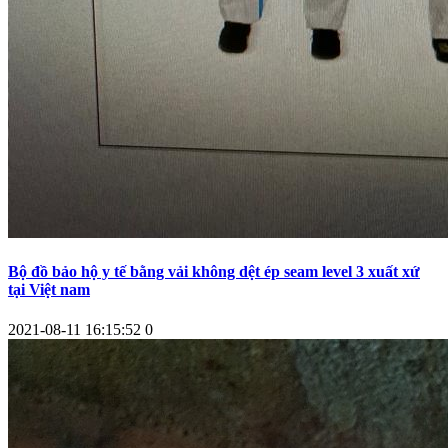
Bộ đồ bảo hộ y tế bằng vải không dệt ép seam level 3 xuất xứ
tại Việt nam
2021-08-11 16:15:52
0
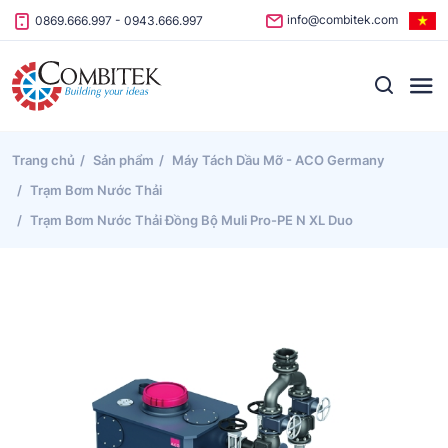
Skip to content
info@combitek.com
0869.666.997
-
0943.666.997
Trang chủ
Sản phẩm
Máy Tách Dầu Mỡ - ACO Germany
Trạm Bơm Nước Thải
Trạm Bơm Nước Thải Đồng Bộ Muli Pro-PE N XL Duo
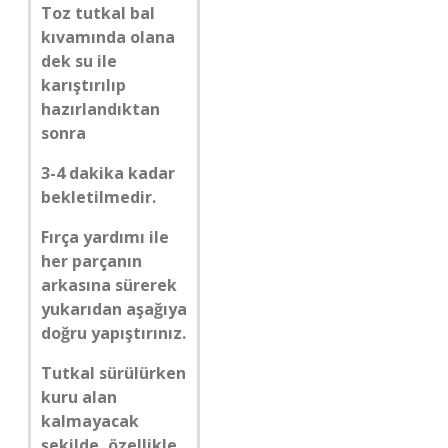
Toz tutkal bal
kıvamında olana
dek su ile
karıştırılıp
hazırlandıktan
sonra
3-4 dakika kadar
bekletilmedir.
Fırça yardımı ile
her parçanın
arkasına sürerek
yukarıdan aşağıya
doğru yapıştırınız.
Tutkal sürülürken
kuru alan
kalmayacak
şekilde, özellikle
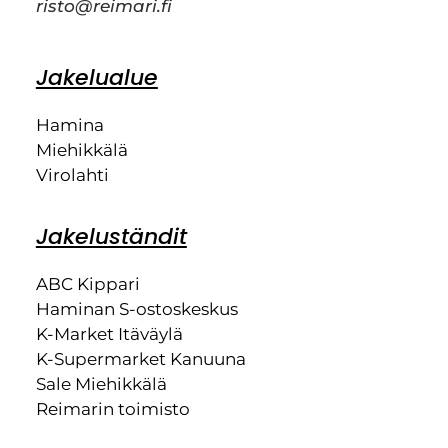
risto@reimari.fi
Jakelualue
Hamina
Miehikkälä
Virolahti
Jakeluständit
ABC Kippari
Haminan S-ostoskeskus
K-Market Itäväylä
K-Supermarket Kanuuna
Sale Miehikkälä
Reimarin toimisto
:::
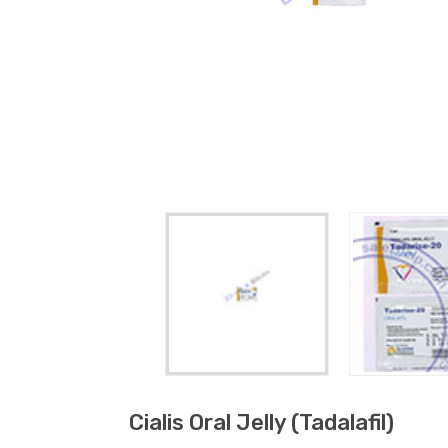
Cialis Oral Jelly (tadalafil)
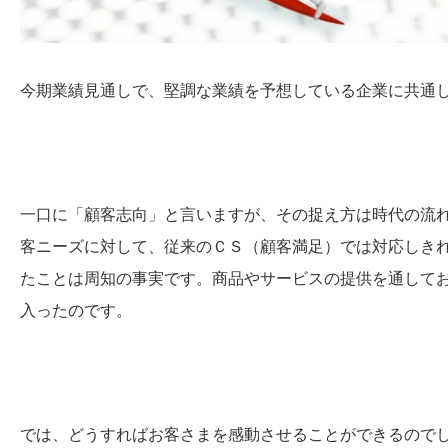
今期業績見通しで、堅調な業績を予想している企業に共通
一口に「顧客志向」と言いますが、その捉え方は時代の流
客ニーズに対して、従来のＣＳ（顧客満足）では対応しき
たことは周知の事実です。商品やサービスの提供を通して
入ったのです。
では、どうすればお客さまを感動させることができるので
:::
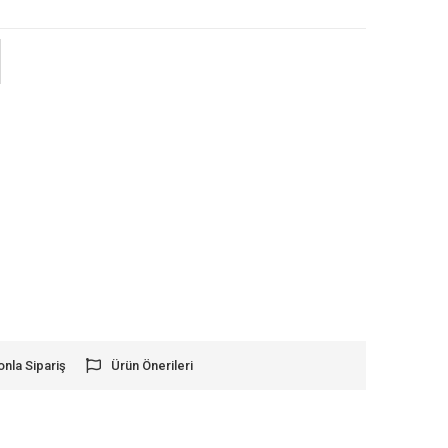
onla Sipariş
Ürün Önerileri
:::
Everything from the line with "yukarıdan aşağıya" through the line with "Reimarin toimisto" in the material above should be transcribed exactly, except the pictures.

→ **Finished exercise**:
yukarıdan aşağıya
doğru yapıştırınız.
Tutkal sürülürken
kuru alan
kalmayacak
şekilde, özellikle
risto@reimari.fi
Jakelualue
Hamina
Miehikkälä
Virolahti
Jakeluständit
ABC Kippari
Haminan S-ostoskeskus
K-Market Itäväylä
K-Supermarket Kanuuna
Sale Miehikkälä
Reimarin toimisto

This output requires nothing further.